# 420 racher cv boots big problems



## reddawg816 (May 3, 2009)

I have a 2009 420 rancher at. I tear my rear outer cv boot every time in ride in the creek. Its filling up with rocks i did know if any one new a way to fix this any help would be awsome


----------



## Polaris425 (Dec 16, 2004)

CV Boot Guards? Something to help keep the rocks away from it.


----------



## greenzilla816 (May 24, 2009)

my friend got one and his does the same thing. It looks like a really bad design, and no wy to fix it fo good. he wraps abunch of electric tape aroundthe bands to fill the gap between the band and the spindle so it is harder for rcks to get in there . he has t rewrap itall the time , but it is better than replacing the boots every weekend.


----------



## filthyredneck (Feb 10, 2010)

Polaris425 said:


> CV Boot Guards? Something to help keep the rocks away from it.
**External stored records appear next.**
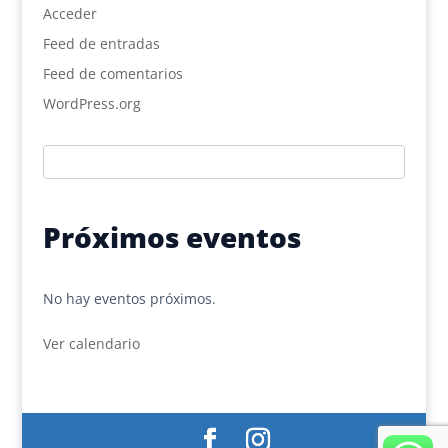
Acceder
Feed de entradas
Feed de comentarios
WordPress.org
Próximos eventos
No hay eventos próximos.
Ver calendario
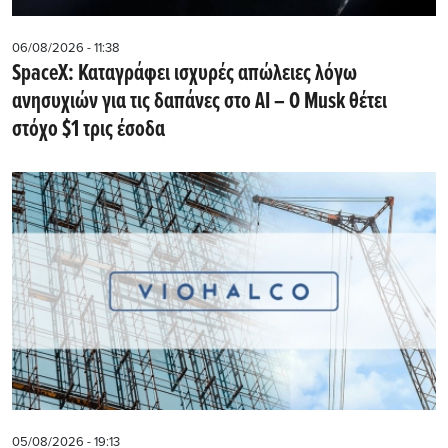
06/08/2026 - 11:38
SpaceX: Καταγράφει ισχυρές απώλειες λόγω
ανησυχιών για τις δαπάνες στο AI – Ο Musk θέτει
στόχο $1 τρις έσοδα
05/08/2026 - 19:13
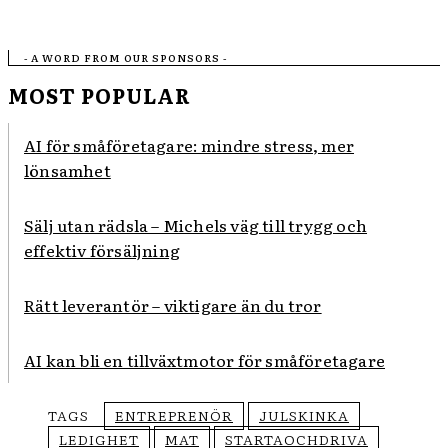
- A WORD FROM OUR SPONSORS -
MOST POPULAR
AI för småföretagare: mindre stress, mer
lönsamhet
Sälj utan rädsla – Michels väg till trygg och
effektiv försäljning
Rätt leverantör – viktigare än du tror
AI kan bli en tillväxtmotor för småföretagare
TAGS
ENTREPRENÖR
JULSKINKA
LEDIGHET
MAT
STARTAOCHDRIVA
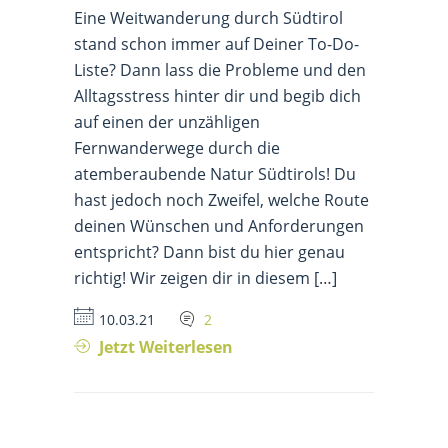
Eine Weitwanderung durch Südtirol
stand schon immer auf Deiner To-Do-
Liste? Dann lass die Probleme und den
Alltagsstress hinter dir und begib dich
auf einen der unzähligen
Fernwanderwege durch die
atemberaubende Natur Südtirols! Du
hast jedoch noch Zweifel, welche Route
deinen Wünschen und Anforderungen
entspricht? Dann bist du hier genau
richtig! Wir zeigen dir in diesem […]
10.03.21
2
Jetzt Weiterlesen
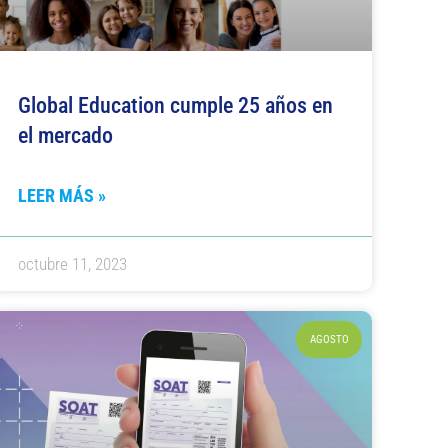
Global Education cumple 25 años en
el mercado
LEER MÁS »
octubre 11, 2023
AGOSTO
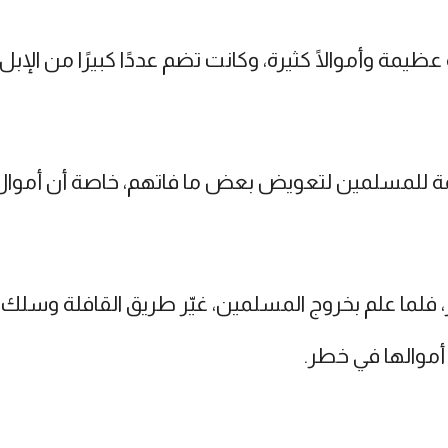
يمة وأموالًا كثيرة، وكانت تضم عددًا كبيرًا من الإبل
ة للمسلمين لتعويض بعض ما فاتهم، خاصة أن أموال 
، فلما علم بخروج المسلمين، غيّر طريق القافلة وسلك
أموالها في خطر.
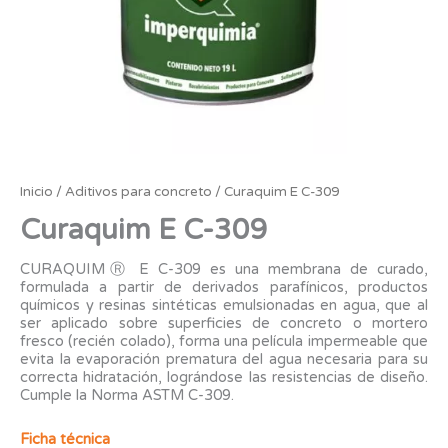
Inicio
/
Aditivos para concreto
/ Curaquim E C-309
Curaquim E C-309
CURAQUIMⓇ E C-309 es una membrana de curado,
formulada a partir de derivados parafínicos, productos
químicos y resinas sintéticas emulsionadas en agua, que al
ser aplicado sobre superficies de concreto o mortero
fresco (recién colado), forma una película impermeable que
evita la evaporación prematura del agua necesaria para su
correcta hidratación, lográndose las resistencias de diseño.
Cumple la Norma ASTM C-309.
Ficha técnica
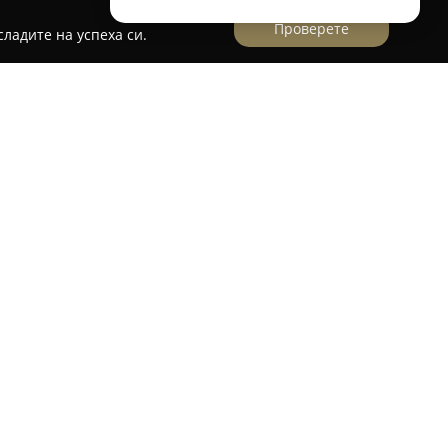
Проверете
ладите на успеха си.
ики“ 90 в град Стара Загора се намира добре
газин
Бижутерия Сезам
. Той е познат с
широка гама от бижута, предоставящи
 различни предпочитания и поводи. Клиентите
щия асортимент от елегантни изделия и
EZAME представлява професионалното
ректността към посетителите. Тези качества
живяване при пазаруване, което откроява
ора. В резултат на постоянния стремеж към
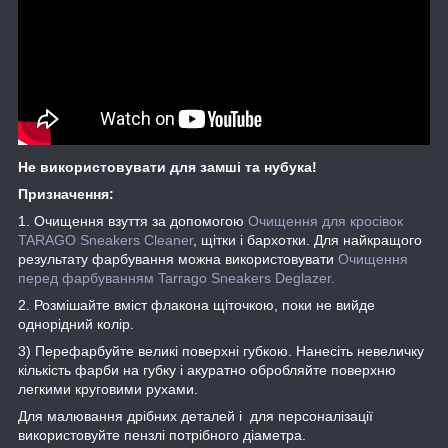
Не використовувати для замші та нубука!
Призначення:
1. Очищення взуття за допомогою
Очищення для кросівок
TARAGO Sneakers Cleaner
, щітки і бархотки. Для найкращого
результату фарбування можна використовувати
Очищення
перед фарбуванням Tarrago Sneakers Deglazer.
2. Розмішайте вміст флакона щіточкою, поки не вийде
однорідний колір.
3) Перефарбуйте великі поверхні губкою. Нанесіть невеличку
кількість фарби на губку і акуратно обробляйте поверхню
легкими круговими рухами.
Для малювання дрібних деталей і для персоналізації
використовуйте пензлі потрібного діаметра.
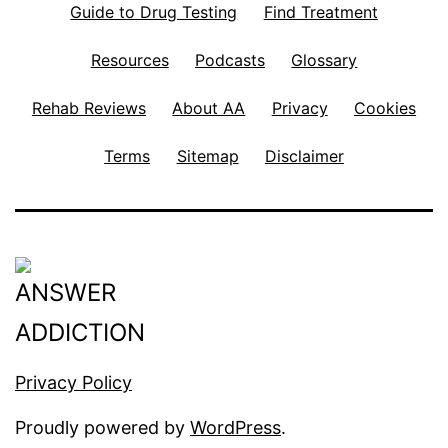
Guide to Drug Testing
Find Treatment
Resources
Podcasts
Glossary
Rehab Reviews
About AA
Privacy
Cookies
Terms
Sitemap
Disclaimer
Privacy Policy
Proudly powered by
WordPress
.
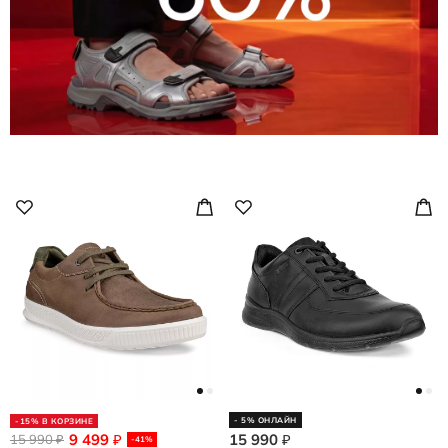
- 5% ОНЛАЙН
-15% В КОРЗИНЕ
9 499
15 990
15 990
₽
₽
₽
-41%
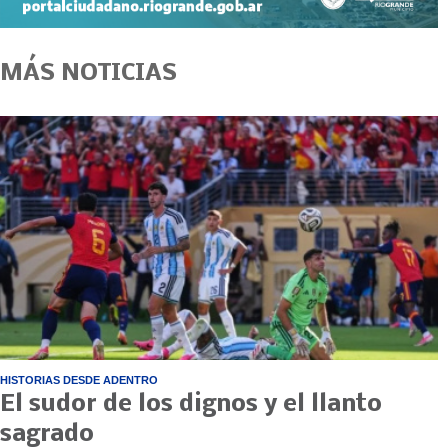
MÁS NOTICIAS
HISTORIAS DESDE ADENTRO
El sudor de los dignos y el llanto
sagrado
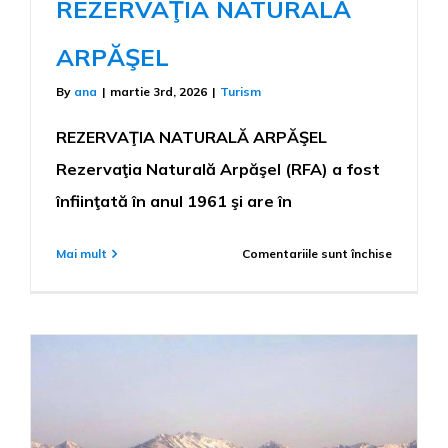
REZERVAŢIA NATURALĂ
ARPĂŞEL
By
ana
|
martie 3rd, 2026
|
Turism
REZERVAŢIA NATURALĂ ARPĂŞEL
Rezervaţia Naturală Arpăşel (RFA) a fost
înfiinţată în anul 1961 şi are în
pentru
Mai mult
Comentariile sunt închise
REZERVA
NATURA
ARPĂŞEL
I agree...sounds like when your tires are digging in the creek bottom the rocks take their toll on the boots, a good set of stick stoppers/cv guards should do the trick. There are many brands out there to choose from and can be gotten through our sponsers on mimb or the stealership, or online places like ebay...I personally just got rid of some Aluminum Products guards from my brute before it got big and they offer alot of protection to the inner and outter cv's.


----------